Microsoft, CSC nab $91 million FAA cloud contract

Thomas Pajot/Shutterstock.com

The announcement comes the day before a governmentwide deadline to outsource at least three IT systems to the Web.

The Federal Aviation Administration will relocate agency email to a Microsoft cloud under a $91 million deal with prime contractor CSC, the two vendors announced.



The potential seven-year agreement will shift 80,000 email users now reliant on multiple systems to the online software package Microsoft Office 365, according to CSC.

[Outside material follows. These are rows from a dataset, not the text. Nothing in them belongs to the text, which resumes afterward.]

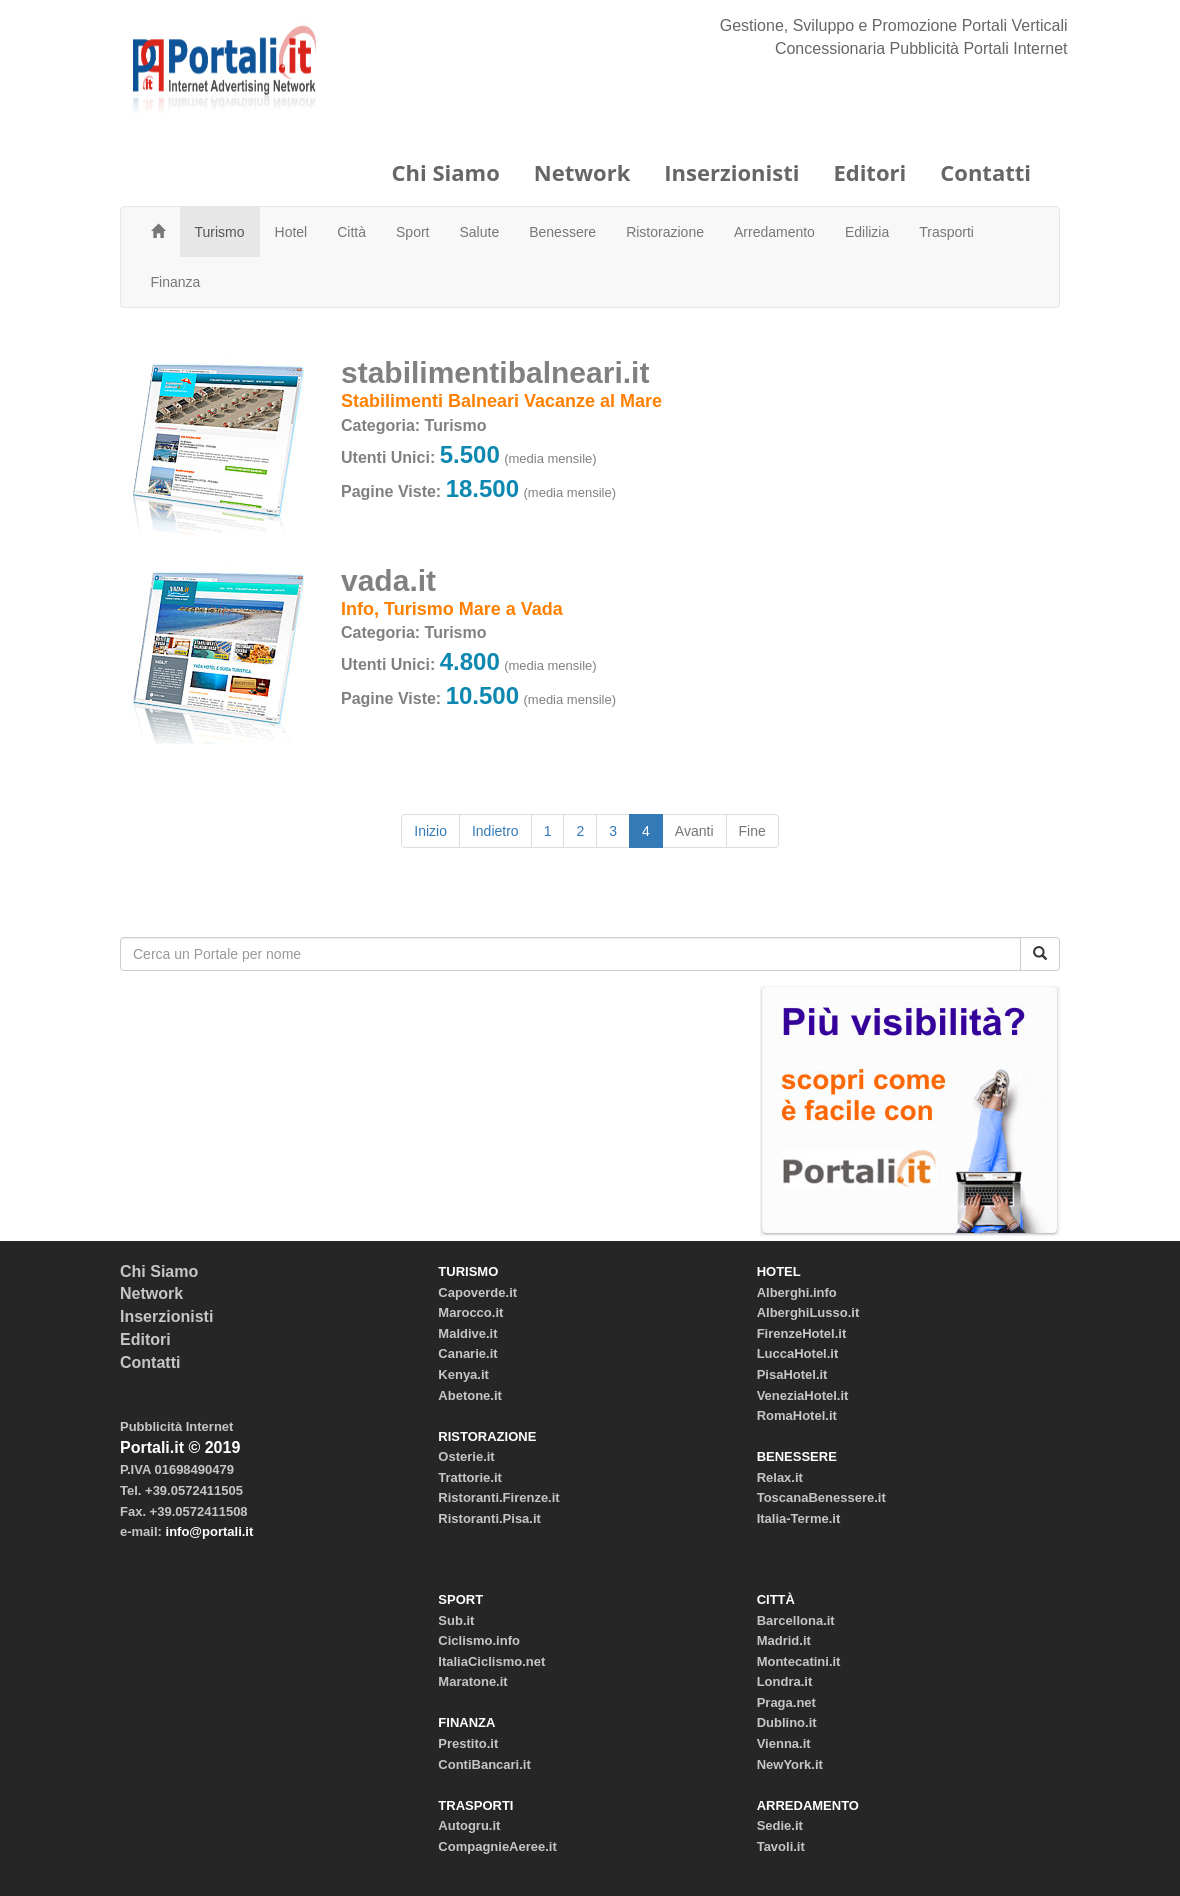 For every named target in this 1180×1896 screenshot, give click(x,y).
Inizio (430, 831)
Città (351, 232)
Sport (412, 232)
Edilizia (867, 232)
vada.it (388, 580)
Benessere (562, 232)
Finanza (176, 282)
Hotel (291, 232)
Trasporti (946, 232)
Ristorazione (665, 232)
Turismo (220, 232)
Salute (480, 232)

Microsoft officials said the covered employees -- 60,000 from FAA and 20,000 from the Transportation Department -- will have secure access, via the Internet, to email, scheduling, instant messaging and Web conference tools “from virtually any device.”

The project was prompted by the White House’s cloud-first policy for outsourcing computing hardware and software to remote data centers when possible, CSC officials said.

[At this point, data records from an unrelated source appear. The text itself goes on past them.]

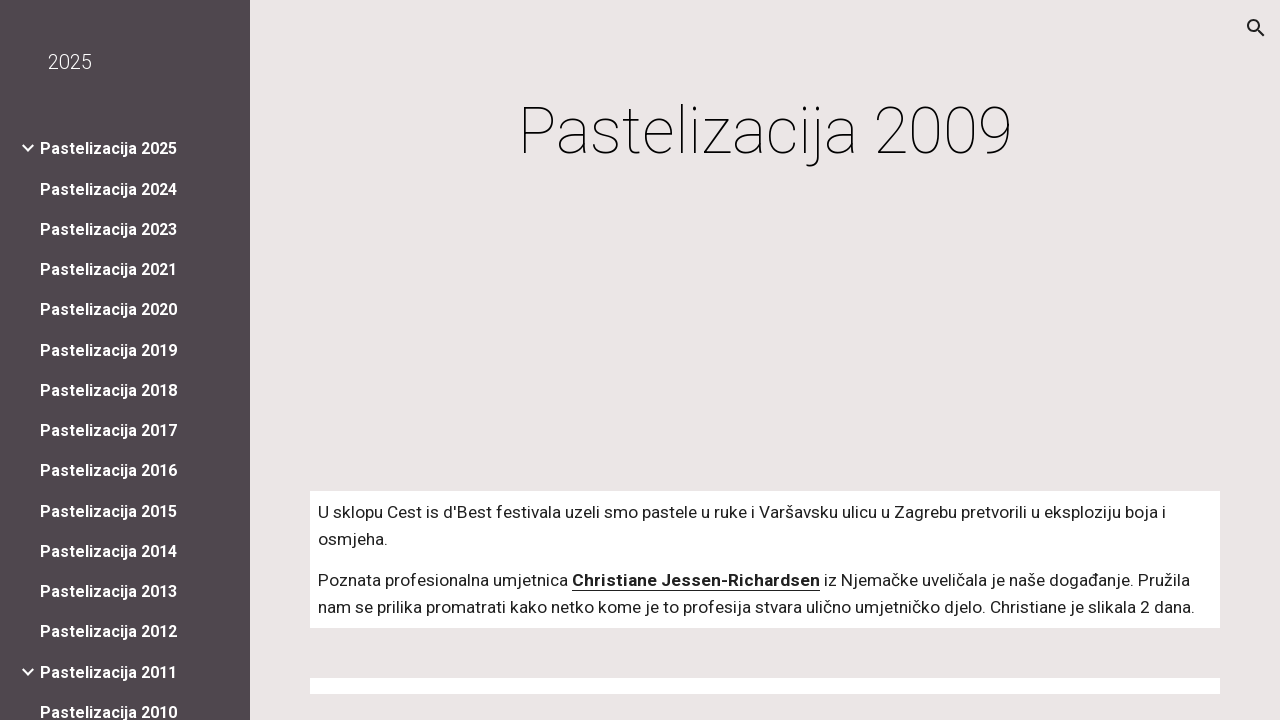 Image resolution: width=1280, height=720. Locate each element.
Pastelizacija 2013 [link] (108, 591)
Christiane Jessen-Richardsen (696, 580)
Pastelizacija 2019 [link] (108, 350)
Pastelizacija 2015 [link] (108, 511)
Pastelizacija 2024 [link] (108, 189)
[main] (765, 132)
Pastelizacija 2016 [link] (108, 470)
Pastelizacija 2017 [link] (108, 430)
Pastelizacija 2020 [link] (108, 309)
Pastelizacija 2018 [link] (108, 390)
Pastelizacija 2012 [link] (108, 631)
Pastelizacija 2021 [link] (108, 269)
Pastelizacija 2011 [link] (108, 672)
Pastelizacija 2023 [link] (108, 229)
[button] (1256, 28)
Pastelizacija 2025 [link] (108, 148)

Agencies are required to move at least three IT functions to the cloud by June 9 under a sweeping set of 25 IT management reforms handed down in 2010.

Microsoft, which is competing in a $20 billion federal cloud market that includes Google and Amazon, also provides Web services to the Agriculture Department and Broadcasting Board of Governors.

“The FAA’s mission is essential to how our nation functions, and the agency’s decision to implement Office 365 validates our approach to enterprise security, privacy and compliance in the cloud,” Curt Kolcun, Microsoft U.S. Public Sector vice president, said in a statement.

Leif Ulstup, president of CSC’s North American Public Sector Federal Consulting Practice, said in a statement that company officials “are committed to delivering a secure, cost-effective and flexible enterprisewide cloud solution in support of the agency’s mission to provide the safest, most efficient aerospace system in the world.”